Statement on United National Security Council Resolution

The action of the United Nations Security Council on Dec. 23 in adopting its jaded resolution against Israel cannot be regarded as particularly surprising in view of its history of constantly ignoring the major problems of the region and essentially supporting the repetitive terroristic activities perpetrated against the Jewish state. What is, however, shocking, and what is completely condemned by the Jewish Federation of the Lehigh Valley, is that the Obama administration, in the final month of its tenure, saw fit to abstain, rather than veto, this travesty.
This decision undermined a core principle of American foreign policy with respect to Israel that had been embraced by American administrations of both political parties for decades, the recognition that the only possible solution to the Israeli-Palestinian conflict is through direct negotiations between the two sides.
In 2011, the United States vetoed a similar resolution and, in 2014, Ambassador Power, in offering the vote that defeated the then-pending smearing resolution, stated that "peace will come from hard choices and compromises that must be made at the negotiating table." This rationale is even more relevant today.
Although there can be differences with Israel's settlement policies, as U.S. administrations since Reagan have consistently articulated, there can be no place for even tacit support of a Security Council resolution that has little to do with promoting direct Israel-Palestinian negotiations and everything to do with Israel's fundamental right to exist. We are supportive of the recognition of this fact by the President-elect and, ironically, by the government of Egypt, which had the foresight to actually withdraw the original resolution. We also acknowledge statements by U.S. Senators Bob Casey and Pat Toomey, as well as numerous Republican and Democratic Senators and Congressmen, condemning the recent U.S. (in)action at the United Nations.

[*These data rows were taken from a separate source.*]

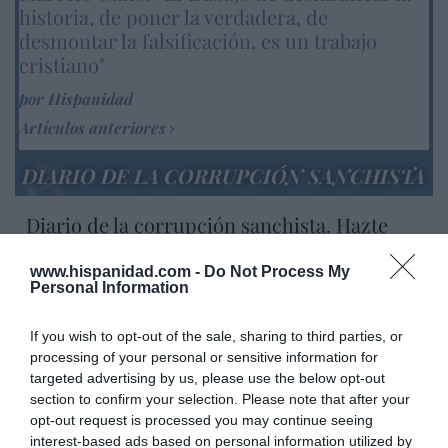
historia, de poner la verdadera, de
desmontar la falsificación, es un trabajo
cristiano"
por Hispanidad
Artículos anteriores
DIARIO DE LA CORRUPCIÓN SANCHISTA
Diario de la corrupción sanchista. Hazte
Oír se manifiesta delante de La Mareta:
“Pedro Sánchez es un criminal”
www.hispanidad.com -
Do Not Process My
Personal Information
por Redacción
Artículos anteriores
If you wish to opt-out of the sale, sharing to third parties, or
processing of your personal or sensitive information for
targeted advertising by us, please use the below opt-out
Opinión
section to confirm your selection. Please note that after your
opt-out request is processed you may continue seeing
Enormes minucias
interest-based ads based on personal information utilized by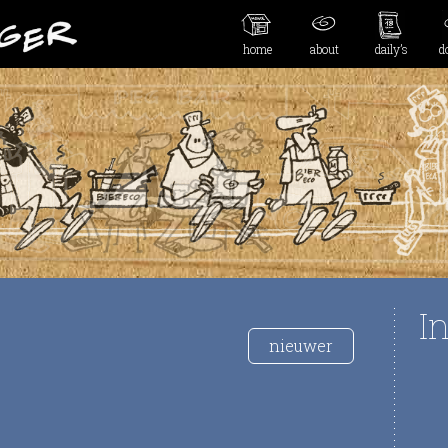
home
about
daily’s
d
I
nieuwer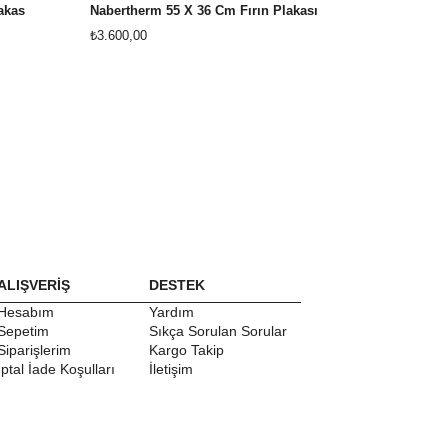
akas
Nabertherm 55 X 36 Cm Fırın Plakası
₺3.600,00
₺3.600,00
ALIŞVERİŞ
DESTEK
Hesabım
Yardım
Sepetim
Sıkça Sorulan Sorular
Siparişlerim
Kargo Takip
İptal İade Koşulları
İletişim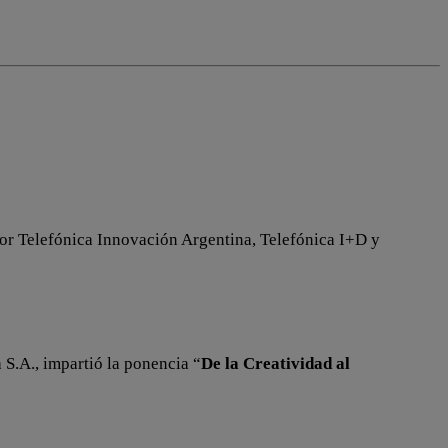
por Telefónica Innovación Argentina, Telefónica I+D y
 S.A., impartió la ponencia “
De la Creatividad al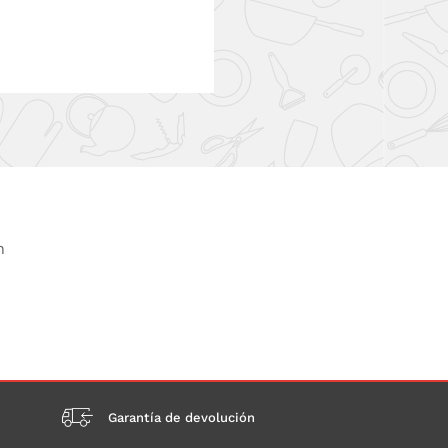
n
Garantía de devolución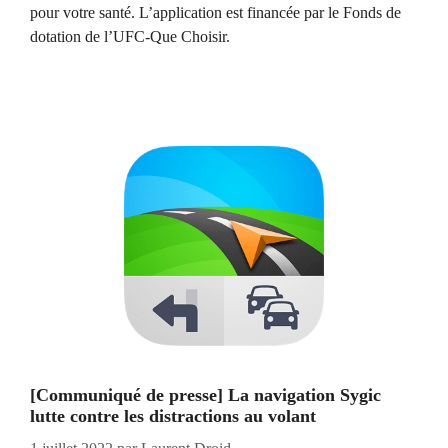
pour votre santé. L’application est financée par le Fonds de
dotation de l’UFC-Que Choisir.
[Communiqué de presse] La navigation Sygic
lutte contre les distractions au volant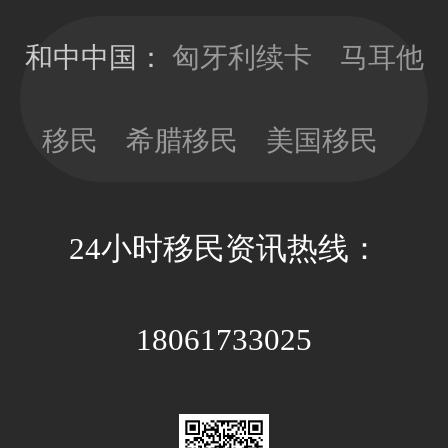
移民局直接签
时，少做多
发10年有效
看，以免因政
和中中国：
匈牙利续卡
马耳他
期；目前换新
策因素带来不
卡依旧没有移
必要的经济成
民监的要求，
移民
希腊移民
美国移民
本和时间成
可以放心更新
本。
卡片；换新卡
的办理周期大
24小时移民资讯热线：
约3-4个月，全
程国内等待即
可。
18061733025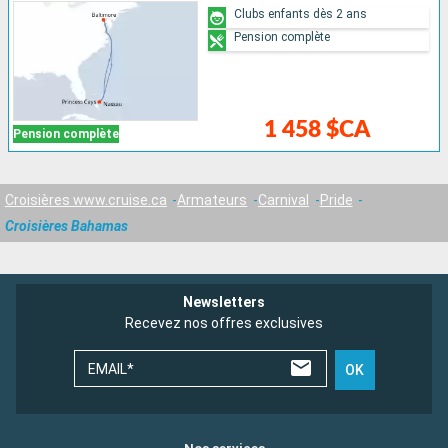
Clubs enfants dès 2 ans
Pension complète
1 458 $CA
Pension complète
Croisières www.cruise.ca
Armateurs
Carnival
Pride
Croisières Bahamas
Newsletters
Recevez nos offres exclusives
EMAIL*
OK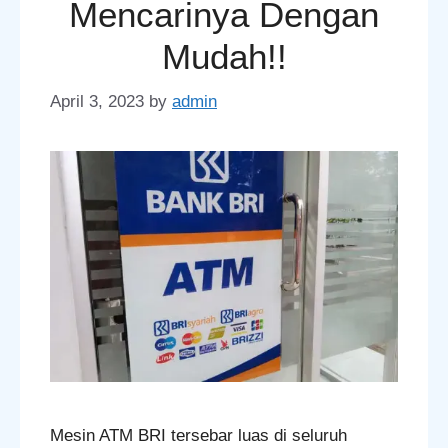
Mencarinya Dengan
Mudah!!
April 3, 2023
by
admin
Mesin ATM BRI tersebar luas di seluruh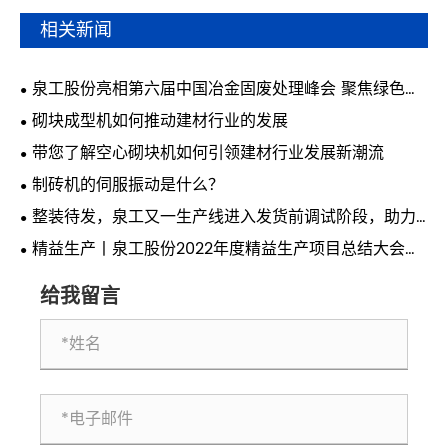
相关新闻
泉工股份亮相第六届中国冶金固废处理峰会 聚焦绿色智
能固废制砖技术
砌块成型机如何推动建材行业的发展
带您了解空心砌块机如何引领建材行业发展新潮流
制砖机的伺服振动是什么？
整装待发，泉工又一生产线进入发货前调试阶段，助力
华中城市提速发展
精益生产丨泉工股份2022年度精益生产项目总结大会隆
重召开
给我留言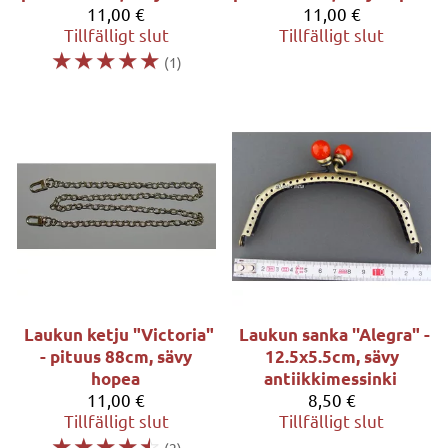
11,00 €
11,00 €
Tillfälligt slut
Tillfälligt slut
☆
☆
☆
☆
☆
(1)
Laukun ketju "Victoria"
Laukun sanka ''Alegra" -
- pituus 88cm, sävy
12.5x5.5cm, sävy
hopea
antiikkimessinki
11,00 €
8,50 €
Tillfälligt slut
Tillfälligt slut
☆
☆
☆
☆
☆
(2)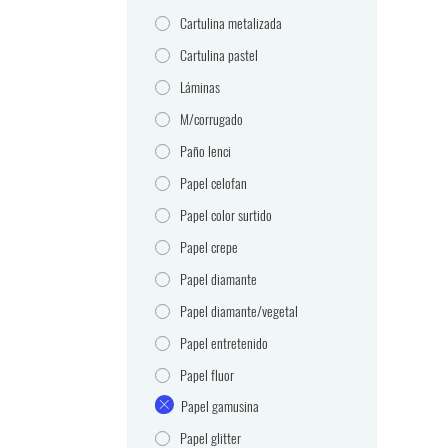
Cartulina metalizada
Cartulina pastel
Láminas
M/corrugado
Paño lenci
Papel celofan
Papel color surtido
Papel crepe
Papel diamante
Papel diamante/vegetal
Papel entretenido
Papel fluor
Papel gamusina
Papel glitter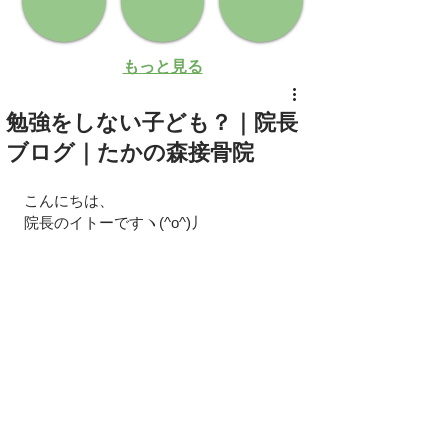
もっと見る
勉強をしない子ども？｜院長
ブログ｜たかの森接骨院
こんにちは、
院長のイトーですヽ(^o^)丿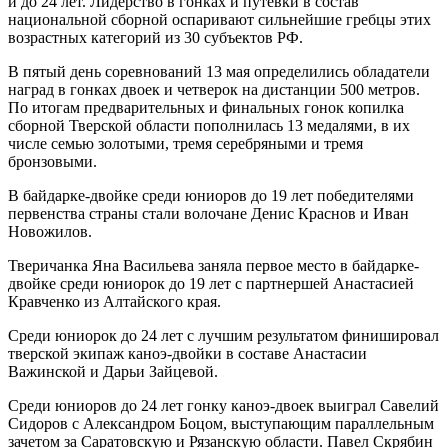
и до 24 лет. Лидерство в гонках и путевки в состав
национальной сборной оспаривают сильнейшие гребцы этих
возрастных категорий из 30 субъектов РФ.
В пятый день соревнований 13 мая определились обладатели
наград в гонках двоек и четверок на дистанции 500 метров.
По итогам предварительных и финальных гонок копилка
сборной Тверской области пополнилась 13 медалями, в их
числе семью золотыми, тремя серебряными и тремя
бронзовыми.
В байдарке-двойке среди юниоров до 19 лет победителями
первенства страны стали волочане Денис Краснов и Иван
Новожилов.
Тверичанка Яна Васильева заняла первое место в байдарке-
двойке среди юниорок до 19 лет с партнершей Анастасией
Кравченко из Алтайского края.
Среди юниорок до 24 лет с лучшим результатом финишировал
тверской экипаж каноэ-двойки в составе Анастасии
Важинской и Дарьи Зайцевой.
Среди юниоров до 24 лет гонку каноэ-двоек выиграл Савелий
Сидоров с Александром Боцом, выступающим параллельным
зачетом за Саратовскую и Рязанскую области. Павел Скрябин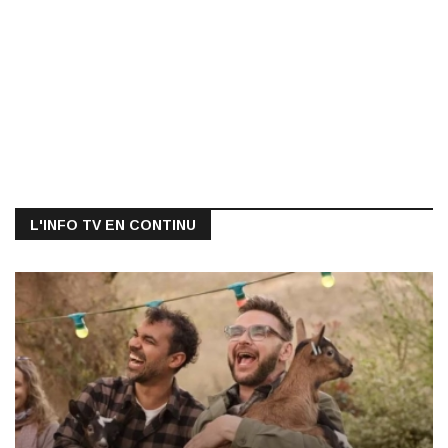
L'INFO TV EN CONTINU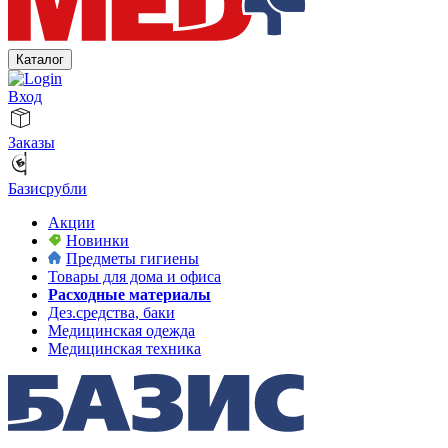
Каталог
Вход
Заказы
Базисрубли
Акции
Новинки
Предметы гигиены
Товары для дома и офиса
Расходные материалы
Дез.средства, баки
Медицинская одежда
Медицинская техника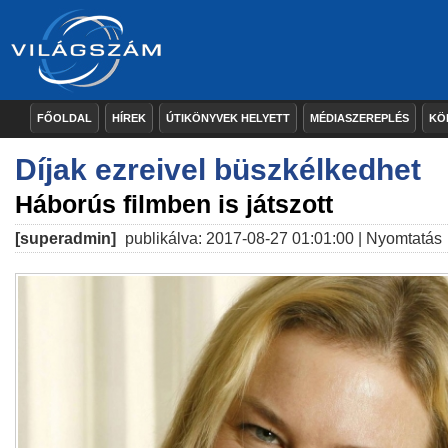
FŐOLDAL
HÍREK
ÚTIKÖNYVEK HELYETT
MÉDIASZEREPLÉS
KÖ
Díjak ezreivel büszkélkedhet
Háborús filmben is játszott
[superadmin]
publikálva: 2017-08-27 01:01:00 |
Nyomtatás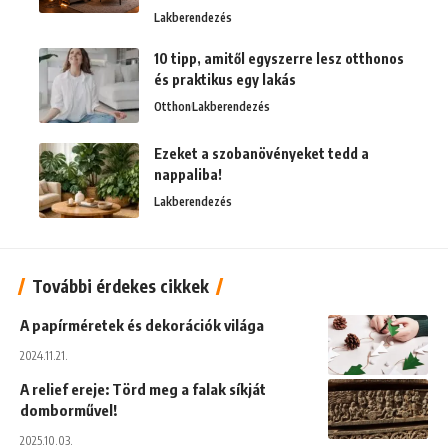
Lakberendezés
10 tipp, amitől egyszerre lesz otthonos
és praktikus egy lakás
Otthon
Lakberendezés
Ezeket a szobanövényeket tedd a
nappaliba!
Lakberendezés
További érdekes cikkek
A papírméretek és dekorációk világa
2024.11.21.
A relief ereje: Törd meg a falak síkját
domborművel!
2025.10.03.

While President Obama has consistently supported Israel's right to self-defense and affirmed that the United States has an "iron-clad commitment to make sure Israel is secure," which was manifested several weeks ago in an unprecedented $38 billion military aid package for Israel, it cannot be ignored that what will likely be this administration's ultimate expression of Mid-East foreign policy is this abstention, i.e., a non-expression and/or as frequently opined in the media, an expression of personal petulance against the Israeli administration, which, in either event, is a feckless way to conduct American foreign policy and will, unfortunately and sadly, further undermine prospects for peace.